WHAT IF MY EMPLOYER RETALIATES AGAINST ME FOR FILING A WORKERS' COMPENSATION CLAIM?

The Workers’ Compensation Act does not permit employers to retaliate against employees who have exercised their rights to file workers’ compensation claims. Employees who believe that they have been the victims of such discrimination can file an action in Superior Court against their employers. If the Court finds that your employer has violated this law, it can order your employer to pay your lost wages, grant you "suitable employment," grant you equitable relief and/or order your employer to pay your attorney's fees. The law provides, however, that “if any right in this section is inconsistent with an applicable collective bargaining agreement, such agreement shall prevail.”


IS IT POSSIBLE TO RECEIVE UNEMPLOYMENT COMPENSATION IF I AM ON WORKERS' COMPENSATION?


To obtain unemployment compensation, you must certify that you are available and looking for work. You therefore cannot get total disability benefits under the workers' compensation statute if you are also receiving unemployment compensation. It is possible to receive unemployment compensation and partial workers' compensation benefits under Section 35. If, however, you are successful in your claims for both workers' compensation and unemployment benefits, the unemployment benefits will be deducted from the amount of the workers' compensation benefits to which you are entitled. By way of example, if your Section 35 workers' compensation benefits are $400 per week and your unemployment comes to $200 per week, you would only be paid $200 in workers' compensation benefits.


WHAT IF I CHANGE JOBS AFTER I AM INJURED?


Changing jobs should not affect your ability to receive benefits.

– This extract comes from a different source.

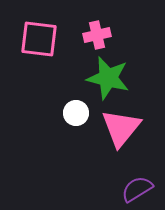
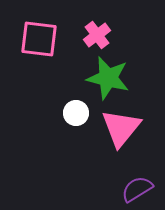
pink cross: rotated 24 degrees counterclockwise
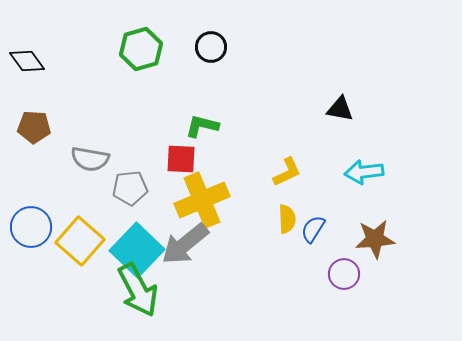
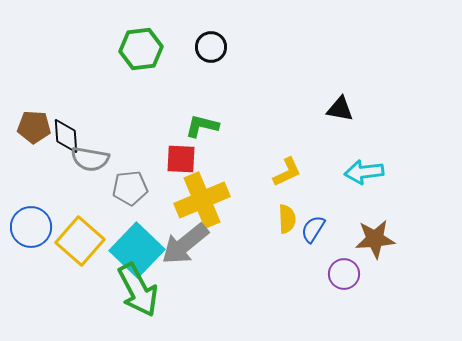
green hexagon: rotated 9 degrees clockwise
black diamond: moved 39 px right, 75 px down; rotated 33 degrees clockwise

It may, however, change the insurer liable for those benefits. The law distinguishes between an ongoing problem (or recurrence) and an aggravation of a prior injury. A recurrence involves a condition which is continuous and usually requires ongoing treatment. An aggravation is considered a new injury. For example, if after the initial injury, you completed physical therapy and then felt completely better, a subsequent problem might be deemed to be a new injury. The rule is that the insurer for the first employer is liable for ongoing benefits for a "recurrence," while the successor insurer for the second employer is liable for an "aggravation." So, basically, if you change jobs, the worst that would probably happen is that you would find yourself in the middle of a fight between two insurers. One of them should be ultimately held liable.